Professional Documents
Culture Documents
Abstract
Image segmentation has created important advances in recent years. Recent work construct to a
great extent with respect to Deep Learning techniques that has brought about groundbreaking
enhancement within the accuracy of segmentation. As a result of image segmentations are a mid-
level illustration, they need a potential to create major contribution over the wide field of visual
understanding from image classification and interactive pursuit. Medical image segmentation is a
sub area of image segmentation that has many essential applications inside the prospect of
medical image evaluation and diagnostic. In this paper, distinct strategies of medical image
segmentation could be classified forthwith their sub techniques and sub fields. This paper
presents useful approaches into the field of medical image segmentation using Deep Learning
and attempt to summarize the long term scale of work.
I Introduction
In image segmentation, the images are partitioned into series of non-overlapping regions. These
regions provide the tissues of human with utterly different structures and submit the tissue into
the suitable technique for determining the clinical identification accurately. Automatic
segmentation of medical image is difficult due to the fact of variations in structure such as shape
and size among patients [1]. Moreover, the tissue surrounded by the poor contract will create
troublesome in automated segmentation. Recently, the application of deep learning based
methods provides an effective classification and learning of features from the image directly.
Particularly, the improvement of Convolutional Neural Network (CNN) has similarly advanced
the progressive in medical image segmentation [2].
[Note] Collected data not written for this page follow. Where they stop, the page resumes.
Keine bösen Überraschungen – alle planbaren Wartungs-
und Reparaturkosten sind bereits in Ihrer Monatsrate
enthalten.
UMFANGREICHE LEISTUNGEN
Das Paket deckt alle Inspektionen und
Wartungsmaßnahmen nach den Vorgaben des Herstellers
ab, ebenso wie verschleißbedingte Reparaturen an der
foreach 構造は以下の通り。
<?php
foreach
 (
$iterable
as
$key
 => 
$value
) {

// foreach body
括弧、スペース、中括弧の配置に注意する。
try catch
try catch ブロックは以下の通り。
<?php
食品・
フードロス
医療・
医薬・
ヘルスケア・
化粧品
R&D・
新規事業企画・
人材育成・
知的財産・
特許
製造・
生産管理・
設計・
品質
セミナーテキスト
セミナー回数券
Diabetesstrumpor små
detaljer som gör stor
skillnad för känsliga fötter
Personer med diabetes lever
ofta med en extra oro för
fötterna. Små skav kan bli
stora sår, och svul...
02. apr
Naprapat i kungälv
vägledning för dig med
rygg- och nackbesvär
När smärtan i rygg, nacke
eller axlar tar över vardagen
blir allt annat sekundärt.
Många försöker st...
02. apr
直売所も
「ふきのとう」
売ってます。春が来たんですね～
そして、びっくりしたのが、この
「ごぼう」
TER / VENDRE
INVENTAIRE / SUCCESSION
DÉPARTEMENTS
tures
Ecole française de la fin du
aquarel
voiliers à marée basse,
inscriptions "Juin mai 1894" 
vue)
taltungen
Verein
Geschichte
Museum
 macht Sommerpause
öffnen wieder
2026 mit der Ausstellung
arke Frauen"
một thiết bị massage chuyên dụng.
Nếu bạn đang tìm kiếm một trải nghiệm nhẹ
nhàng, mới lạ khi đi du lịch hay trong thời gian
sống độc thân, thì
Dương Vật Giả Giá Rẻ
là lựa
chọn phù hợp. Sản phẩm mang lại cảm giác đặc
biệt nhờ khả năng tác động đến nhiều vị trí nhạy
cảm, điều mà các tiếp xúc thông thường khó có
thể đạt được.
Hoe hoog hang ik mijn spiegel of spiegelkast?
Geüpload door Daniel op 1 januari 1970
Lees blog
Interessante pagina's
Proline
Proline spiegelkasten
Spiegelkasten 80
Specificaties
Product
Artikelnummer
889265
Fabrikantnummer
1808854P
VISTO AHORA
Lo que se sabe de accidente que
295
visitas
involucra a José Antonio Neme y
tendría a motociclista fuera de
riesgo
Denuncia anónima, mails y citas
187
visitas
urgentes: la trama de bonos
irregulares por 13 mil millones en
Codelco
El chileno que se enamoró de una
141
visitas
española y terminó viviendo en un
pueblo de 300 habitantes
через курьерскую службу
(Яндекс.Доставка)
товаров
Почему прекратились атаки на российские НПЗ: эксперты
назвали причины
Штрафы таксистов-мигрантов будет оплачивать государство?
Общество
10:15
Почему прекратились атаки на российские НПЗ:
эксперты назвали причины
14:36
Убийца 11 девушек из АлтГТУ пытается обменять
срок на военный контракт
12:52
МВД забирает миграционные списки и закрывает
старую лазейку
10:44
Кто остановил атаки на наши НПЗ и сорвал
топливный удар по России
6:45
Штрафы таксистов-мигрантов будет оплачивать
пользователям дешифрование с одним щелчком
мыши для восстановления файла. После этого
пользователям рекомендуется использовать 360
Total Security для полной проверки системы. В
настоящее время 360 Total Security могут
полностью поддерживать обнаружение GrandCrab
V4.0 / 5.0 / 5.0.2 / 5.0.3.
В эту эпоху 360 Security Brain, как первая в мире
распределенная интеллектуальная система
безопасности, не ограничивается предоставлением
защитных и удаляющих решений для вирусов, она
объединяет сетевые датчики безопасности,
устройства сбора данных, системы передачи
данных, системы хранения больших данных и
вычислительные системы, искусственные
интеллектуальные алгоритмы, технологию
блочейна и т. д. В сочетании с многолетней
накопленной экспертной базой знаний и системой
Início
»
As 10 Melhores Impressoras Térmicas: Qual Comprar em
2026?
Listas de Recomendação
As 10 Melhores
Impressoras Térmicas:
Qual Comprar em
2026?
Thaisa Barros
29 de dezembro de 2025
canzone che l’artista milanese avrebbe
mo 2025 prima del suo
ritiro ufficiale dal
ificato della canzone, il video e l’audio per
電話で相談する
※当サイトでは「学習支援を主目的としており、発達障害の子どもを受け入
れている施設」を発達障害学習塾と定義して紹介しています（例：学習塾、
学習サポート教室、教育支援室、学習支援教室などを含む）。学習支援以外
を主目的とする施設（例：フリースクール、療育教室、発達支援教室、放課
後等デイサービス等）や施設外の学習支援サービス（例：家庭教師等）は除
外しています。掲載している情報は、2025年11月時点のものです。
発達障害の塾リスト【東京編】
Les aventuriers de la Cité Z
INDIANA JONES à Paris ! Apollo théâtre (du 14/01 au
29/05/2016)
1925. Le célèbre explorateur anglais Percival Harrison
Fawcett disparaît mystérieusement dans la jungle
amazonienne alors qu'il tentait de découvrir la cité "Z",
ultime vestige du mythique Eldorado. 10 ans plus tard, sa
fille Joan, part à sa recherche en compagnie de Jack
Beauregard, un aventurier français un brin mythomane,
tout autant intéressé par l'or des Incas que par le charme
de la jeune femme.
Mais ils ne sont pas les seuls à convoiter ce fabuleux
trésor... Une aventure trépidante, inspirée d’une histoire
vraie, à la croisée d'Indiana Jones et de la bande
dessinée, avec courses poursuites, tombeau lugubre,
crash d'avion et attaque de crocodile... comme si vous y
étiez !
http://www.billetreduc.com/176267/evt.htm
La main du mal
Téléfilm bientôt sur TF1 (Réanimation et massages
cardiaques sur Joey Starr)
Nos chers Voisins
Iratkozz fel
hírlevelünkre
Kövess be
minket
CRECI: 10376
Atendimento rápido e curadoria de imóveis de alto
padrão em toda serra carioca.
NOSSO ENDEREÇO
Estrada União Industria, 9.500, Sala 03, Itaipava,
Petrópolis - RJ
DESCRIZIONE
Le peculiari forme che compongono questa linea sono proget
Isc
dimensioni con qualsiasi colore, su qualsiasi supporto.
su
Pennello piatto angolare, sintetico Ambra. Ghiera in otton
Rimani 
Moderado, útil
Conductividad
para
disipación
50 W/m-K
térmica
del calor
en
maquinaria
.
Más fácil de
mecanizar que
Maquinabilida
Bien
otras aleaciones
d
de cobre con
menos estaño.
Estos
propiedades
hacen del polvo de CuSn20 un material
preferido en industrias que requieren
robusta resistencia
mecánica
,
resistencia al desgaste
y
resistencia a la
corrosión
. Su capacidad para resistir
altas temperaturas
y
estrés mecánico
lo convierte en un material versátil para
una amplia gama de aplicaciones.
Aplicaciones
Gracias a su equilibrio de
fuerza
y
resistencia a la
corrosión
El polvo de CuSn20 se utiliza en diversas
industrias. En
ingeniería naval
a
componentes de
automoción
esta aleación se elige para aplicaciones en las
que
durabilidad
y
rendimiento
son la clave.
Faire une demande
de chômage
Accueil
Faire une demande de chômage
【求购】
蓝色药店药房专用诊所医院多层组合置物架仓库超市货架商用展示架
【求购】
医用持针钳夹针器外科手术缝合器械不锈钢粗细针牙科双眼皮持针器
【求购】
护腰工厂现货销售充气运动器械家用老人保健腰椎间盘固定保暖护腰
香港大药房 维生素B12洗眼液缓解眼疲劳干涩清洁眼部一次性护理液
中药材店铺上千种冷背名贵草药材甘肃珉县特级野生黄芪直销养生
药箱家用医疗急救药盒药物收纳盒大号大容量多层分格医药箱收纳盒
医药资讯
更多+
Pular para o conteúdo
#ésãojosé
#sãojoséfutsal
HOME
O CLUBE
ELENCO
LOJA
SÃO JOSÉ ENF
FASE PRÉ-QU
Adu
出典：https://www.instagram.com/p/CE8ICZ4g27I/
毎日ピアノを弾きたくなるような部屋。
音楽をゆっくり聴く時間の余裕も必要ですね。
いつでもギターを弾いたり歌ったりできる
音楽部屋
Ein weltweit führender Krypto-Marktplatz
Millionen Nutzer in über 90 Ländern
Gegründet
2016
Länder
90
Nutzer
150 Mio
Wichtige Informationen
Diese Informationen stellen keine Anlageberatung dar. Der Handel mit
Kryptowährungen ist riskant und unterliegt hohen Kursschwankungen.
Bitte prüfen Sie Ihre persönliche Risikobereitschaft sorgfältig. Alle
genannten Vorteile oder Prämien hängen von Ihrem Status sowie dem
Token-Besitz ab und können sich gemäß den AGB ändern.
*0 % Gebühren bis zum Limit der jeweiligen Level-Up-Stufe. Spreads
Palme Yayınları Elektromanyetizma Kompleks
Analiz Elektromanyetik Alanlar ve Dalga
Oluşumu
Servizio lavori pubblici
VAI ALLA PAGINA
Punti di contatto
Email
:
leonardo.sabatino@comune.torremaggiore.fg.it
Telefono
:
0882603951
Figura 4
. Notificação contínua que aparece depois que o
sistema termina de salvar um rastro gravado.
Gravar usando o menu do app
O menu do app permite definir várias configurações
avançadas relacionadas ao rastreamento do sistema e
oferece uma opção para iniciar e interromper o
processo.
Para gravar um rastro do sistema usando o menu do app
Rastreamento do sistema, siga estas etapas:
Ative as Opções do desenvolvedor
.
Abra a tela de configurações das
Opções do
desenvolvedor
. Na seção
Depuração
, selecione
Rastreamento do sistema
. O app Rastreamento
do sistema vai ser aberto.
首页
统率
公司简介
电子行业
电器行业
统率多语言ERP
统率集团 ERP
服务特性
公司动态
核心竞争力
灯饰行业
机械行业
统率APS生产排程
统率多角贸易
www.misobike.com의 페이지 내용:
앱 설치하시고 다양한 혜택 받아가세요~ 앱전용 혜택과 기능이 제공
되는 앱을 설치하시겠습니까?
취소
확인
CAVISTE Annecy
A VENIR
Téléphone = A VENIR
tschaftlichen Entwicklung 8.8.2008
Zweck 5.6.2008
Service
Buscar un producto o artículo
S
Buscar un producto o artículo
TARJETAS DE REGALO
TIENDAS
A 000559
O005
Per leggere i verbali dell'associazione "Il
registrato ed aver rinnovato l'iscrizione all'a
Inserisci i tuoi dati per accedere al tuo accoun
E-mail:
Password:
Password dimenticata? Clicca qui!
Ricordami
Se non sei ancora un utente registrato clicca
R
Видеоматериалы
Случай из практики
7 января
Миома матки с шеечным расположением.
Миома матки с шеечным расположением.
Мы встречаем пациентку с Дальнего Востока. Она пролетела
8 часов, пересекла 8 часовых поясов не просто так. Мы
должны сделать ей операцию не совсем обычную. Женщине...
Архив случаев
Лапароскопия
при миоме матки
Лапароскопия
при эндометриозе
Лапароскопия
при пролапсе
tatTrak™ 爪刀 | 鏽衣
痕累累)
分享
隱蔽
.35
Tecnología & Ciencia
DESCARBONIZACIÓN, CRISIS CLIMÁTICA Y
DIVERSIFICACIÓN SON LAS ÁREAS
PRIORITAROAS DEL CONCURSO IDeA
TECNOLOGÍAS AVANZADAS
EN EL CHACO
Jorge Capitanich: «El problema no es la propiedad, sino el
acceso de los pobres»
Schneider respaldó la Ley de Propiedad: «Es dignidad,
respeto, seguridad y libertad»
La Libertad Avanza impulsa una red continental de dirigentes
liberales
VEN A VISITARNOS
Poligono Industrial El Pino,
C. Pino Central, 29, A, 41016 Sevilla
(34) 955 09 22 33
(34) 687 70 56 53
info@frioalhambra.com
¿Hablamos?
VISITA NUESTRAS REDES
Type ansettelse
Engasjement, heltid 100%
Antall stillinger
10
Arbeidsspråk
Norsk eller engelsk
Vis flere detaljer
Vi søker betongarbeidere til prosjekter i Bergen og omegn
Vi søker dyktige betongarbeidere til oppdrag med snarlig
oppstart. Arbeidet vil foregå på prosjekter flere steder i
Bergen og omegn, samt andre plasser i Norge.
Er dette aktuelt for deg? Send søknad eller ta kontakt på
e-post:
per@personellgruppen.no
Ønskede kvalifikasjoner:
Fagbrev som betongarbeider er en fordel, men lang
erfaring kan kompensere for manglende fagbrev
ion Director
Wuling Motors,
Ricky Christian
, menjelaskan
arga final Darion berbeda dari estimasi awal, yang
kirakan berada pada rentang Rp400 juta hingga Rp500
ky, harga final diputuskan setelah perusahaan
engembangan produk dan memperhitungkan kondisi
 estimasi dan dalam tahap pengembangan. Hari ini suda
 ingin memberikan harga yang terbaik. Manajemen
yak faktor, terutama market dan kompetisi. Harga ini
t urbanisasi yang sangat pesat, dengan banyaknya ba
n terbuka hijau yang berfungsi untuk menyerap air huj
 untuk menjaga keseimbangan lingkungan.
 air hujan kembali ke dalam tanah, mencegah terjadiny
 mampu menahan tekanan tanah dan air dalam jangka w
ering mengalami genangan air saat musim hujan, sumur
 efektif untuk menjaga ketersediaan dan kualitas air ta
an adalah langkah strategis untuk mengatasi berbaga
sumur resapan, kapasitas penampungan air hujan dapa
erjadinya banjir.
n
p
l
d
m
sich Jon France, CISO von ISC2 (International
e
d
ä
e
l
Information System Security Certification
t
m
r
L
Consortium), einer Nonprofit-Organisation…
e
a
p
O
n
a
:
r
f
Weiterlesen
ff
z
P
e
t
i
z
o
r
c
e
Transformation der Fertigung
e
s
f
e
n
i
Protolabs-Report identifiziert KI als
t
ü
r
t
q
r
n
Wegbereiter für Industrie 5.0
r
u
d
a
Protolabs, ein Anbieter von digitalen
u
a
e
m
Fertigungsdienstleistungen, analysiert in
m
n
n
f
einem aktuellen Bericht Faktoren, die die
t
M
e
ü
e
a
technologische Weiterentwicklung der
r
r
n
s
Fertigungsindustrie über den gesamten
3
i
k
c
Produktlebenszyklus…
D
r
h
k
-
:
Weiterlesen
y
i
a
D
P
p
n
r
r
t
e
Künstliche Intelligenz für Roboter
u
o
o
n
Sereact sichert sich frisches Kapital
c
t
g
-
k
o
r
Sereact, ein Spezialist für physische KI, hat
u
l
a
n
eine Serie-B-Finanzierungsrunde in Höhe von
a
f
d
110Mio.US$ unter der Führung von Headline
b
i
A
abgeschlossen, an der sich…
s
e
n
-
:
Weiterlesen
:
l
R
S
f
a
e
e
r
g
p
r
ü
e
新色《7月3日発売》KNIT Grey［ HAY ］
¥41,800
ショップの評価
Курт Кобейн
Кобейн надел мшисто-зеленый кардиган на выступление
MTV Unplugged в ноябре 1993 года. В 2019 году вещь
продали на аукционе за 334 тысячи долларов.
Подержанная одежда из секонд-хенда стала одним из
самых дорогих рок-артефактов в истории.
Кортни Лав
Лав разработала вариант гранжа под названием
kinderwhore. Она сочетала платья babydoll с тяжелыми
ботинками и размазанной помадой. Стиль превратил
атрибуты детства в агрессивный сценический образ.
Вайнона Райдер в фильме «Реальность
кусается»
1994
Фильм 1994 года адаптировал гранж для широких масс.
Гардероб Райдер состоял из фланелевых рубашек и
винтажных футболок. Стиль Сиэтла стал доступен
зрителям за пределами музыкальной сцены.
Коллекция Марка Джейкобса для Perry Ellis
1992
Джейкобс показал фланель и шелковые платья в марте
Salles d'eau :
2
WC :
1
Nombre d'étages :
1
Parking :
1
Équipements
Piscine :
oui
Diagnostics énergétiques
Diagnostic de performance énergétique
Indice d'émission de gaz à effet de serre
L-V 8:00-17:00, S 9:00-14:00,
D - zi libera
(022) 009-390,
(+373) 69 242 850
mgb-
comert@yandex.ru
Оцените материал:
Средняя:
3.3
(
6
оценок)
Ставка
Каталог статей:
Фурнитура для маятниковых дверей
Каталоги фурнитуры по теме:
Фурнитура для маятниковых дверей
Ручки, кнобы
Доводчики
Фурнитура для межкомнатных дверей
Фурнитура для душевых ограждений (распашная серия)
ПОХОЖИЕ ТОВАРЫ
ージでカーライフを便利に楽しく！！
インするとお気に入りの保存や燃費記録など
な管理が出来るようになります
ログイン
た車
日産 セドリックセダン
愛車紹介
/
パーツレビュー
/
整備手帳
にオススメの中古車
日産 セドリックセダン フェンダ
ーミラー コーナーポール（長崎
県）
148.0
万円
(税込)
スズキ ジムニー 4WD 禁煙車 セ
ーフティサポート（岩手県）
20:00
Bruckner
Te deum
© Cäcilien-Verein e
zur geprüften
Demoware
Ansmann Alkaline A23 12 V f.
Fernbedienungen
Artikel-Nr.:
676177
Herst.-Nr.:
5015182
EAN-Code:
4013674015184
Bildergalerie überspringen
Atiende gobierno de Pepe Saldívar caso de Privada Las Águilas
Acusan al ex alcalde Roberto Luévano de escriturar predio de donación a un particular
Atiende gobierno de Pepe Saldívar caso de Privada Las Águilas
A CNN contains more than one Conloluational layers with sub sampling layers. The
convolutional layers build spatial correlation for given input image by constructing a feature map
and sharing the kernel weight for each contribution [3]. The CNNs are effectual due to the
hierarchical feature representation of a given image is learned strictly in data driven method. The
challenges of using CNNs are defined as follows.
1. The CNN does not simplify the formerly unseen objects that are not available in the
training set. In medical image segmentation, the annotations of medical image are high-
prices to gather as both knowledge and it take more time to produce the accurate
information. This restricts the performance of CNNs to segment the specified image for
annotations are not present in the training set [4].
2. The recent research is not adaptive for various test images and requires image specific
learning for dealing the large context variations among various images.
Deep learning is a set of rules in machine learning [5] that automatically analyze the medical
images efficiently for diagnosis the diseases. In recent year, deep learning become popular by
facilitate the higher level of abstraction for providing enhanced prediction from the given data
set. In this paper, the proposed deep learning based medical image segmentation techniques are
compared to identify the challenges for its future research.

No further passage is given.